Long-term application of PTS has the effects for preventing stroke recurrence, lowering gastrointestinal adverse reaction and improving patients' neural function in patients with stroke. As used in combination with aspirin, it shows potential practical importance in the clinical secondary prevention of stroke.

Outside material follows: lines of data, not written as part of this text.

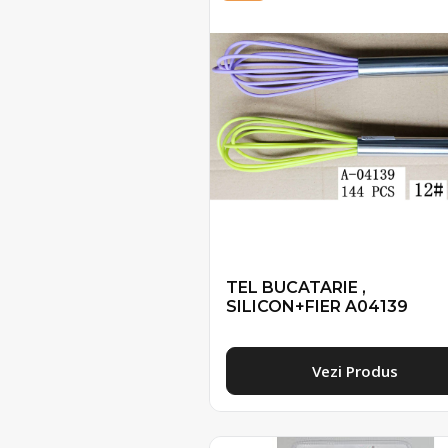
TEL BUCATARIE ,
SILICON+FIER A04139
Vezi Produs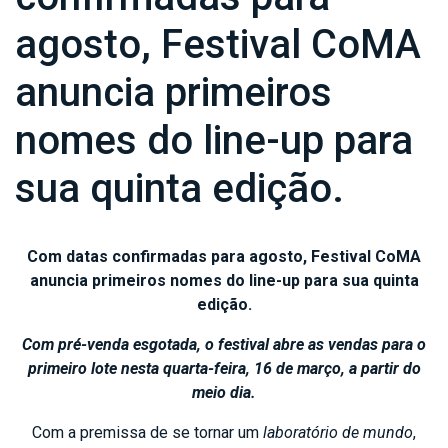
agosto, Festival CoMA
anuncia primeiros
nomes do line-up para
sua quinta edição.
Com datas confirmadas para agosto, Festival CoMA
anuncia primeiros nomes do line-up para sua quinta
edição.
Com pré-venda esgotada, o festival abre as vendas para o
primeiro lote nesta quarta-feira, 16 de março, a partir do
meio dia.
Com a premissa de se tornar um
laboratório de mundo
,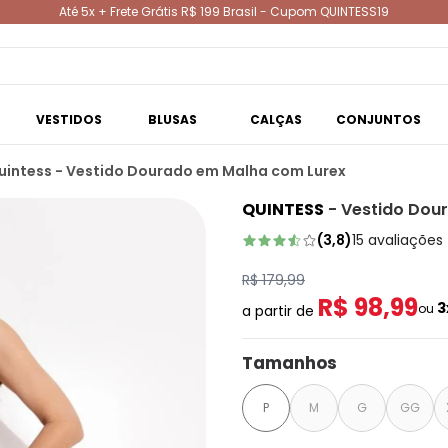
Até 5x + Frete Grátis R$ 199 Brasil - Cupom QUINTESS19
VESTIDOS
BLUSAS
CALÇAS
CONJUNTOS
uintess - Vestido Dourado em Malha com Lurex
QUINTESS
-
Vestido Dou
(
3,8
)
15
avaliações
R$ 179,99
R$ 98,99
3
ou
a partir de
Tamanhos
P
M
G
GG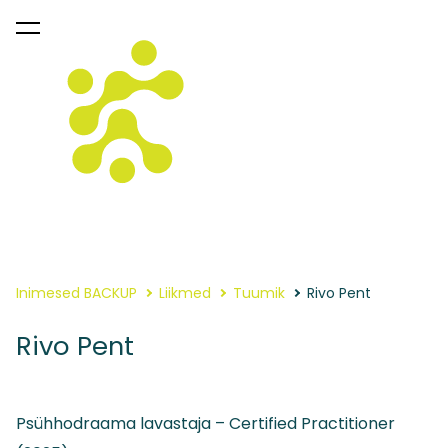
lisati ostukorvi.
Vaata ostukorvi
Inimesed BACKUP
Liikmed
Tuumik
Rivo Pent
Rivo Pent
Psühhodraama lavastaja – Certified Practitioner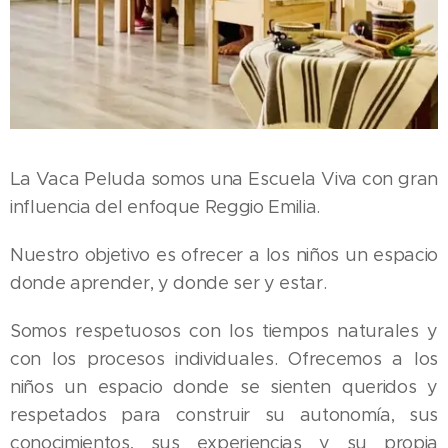
La Vaca Peluda somos una Escuela Viva con gran
influencia del enfoque Reggio Emilia.
Nuestro objetivo es ofrecer a los niños un espacio
donde aprender, y donde ser y estar.
Somos respetuosos con los tiempos naturales y
con los procesos individuales. Ofrecemos a los
niños un espacio donde se sienten queridos y
respetados para construir su autonomía, sus
conocimientos, sus experiencias y su propia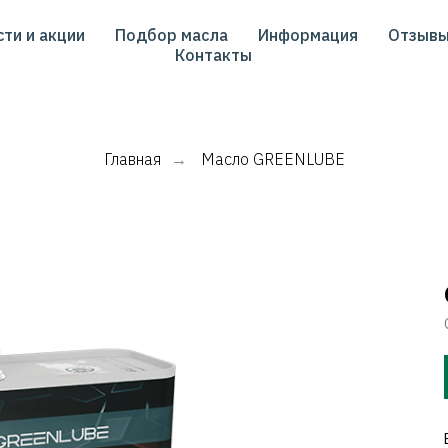
ти и акции
Подбор масла
Информация
Отзыв
Контакты
Главная
Масло GREENLUBE
→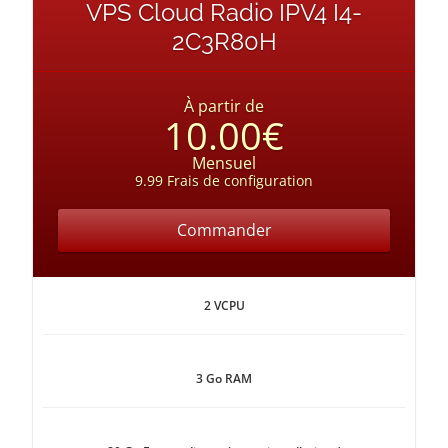
VPS Cloud Radio IPV4 I4-
2C3R80H
À partir de
10.00€
Mensuel
9.99 Frais de configuration
Commander
2 VCPU
3 Go RAM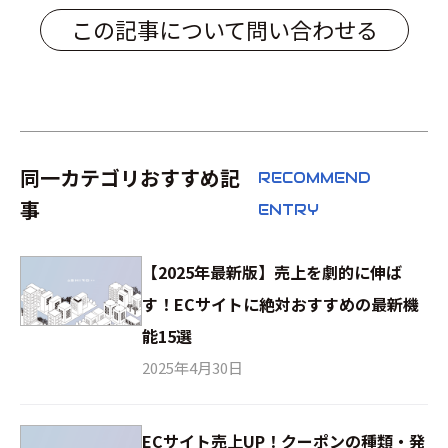
この記事について問い合わせる
同一カテゴリおすすめ記
RECOMMEND
事
ENTRY
【2025年最新版】売上を劇的に伸ば
す！ECサイトに絶対おすすめの最新機
能15選
2025年4月30日
ECサイト売上UP！クーポンの種類・発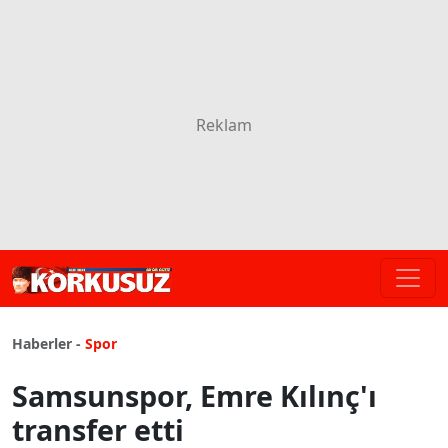
Haberler -
Spor
Samsunspor, Emre Kılınç'ı
transfer etti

观察原人参三醇皂苷(PTS)联合阿司匹林在脑梗死二级预防中的临床价值。
收集140例脑梗死患者,其中120例处于恢复期的患者按随机、单盲、开放对照原则分为三组,分别给予PTS(A组)、阿司匹林(B组)、PTS联合阿司匹林(C组)治疗6个月。另外20例不能或不愿使用阿司匹林的患者作为D组对照。观察治疗6个月期间患者的血小板聚集率、卒中复发率、胃肠道不良反应及美国国立卫生院神经功能缺损评分(NIHSS)。
与D组比较,三个治疗组治疗后血小板聚集率下降幅度均显著更高(P<0.01)。A组与B组治疗3个月后血小板聚集率比较差异有统计学意义(P<0.05),但治疗6个月后差异无统计学意义(P>0.05)。A组、B组和C组的卒中复发率分别为18.9%、13.2%和10.8%,三组间差异无统计学意义,但均显著低于D组(44.4%,P<0.05)。A组和C组的NIHSS评分显著低于B组(P<0.01);A组胃肠道反应发生率显著更低(P<0.01)。
长期应用PTS对预防卒中复发、降低胃肠道不良反应及改善卒中患者神经功能有作用。与阿司匹林联合应用,在临床卒中二级预防中显示出潜在的实际意义。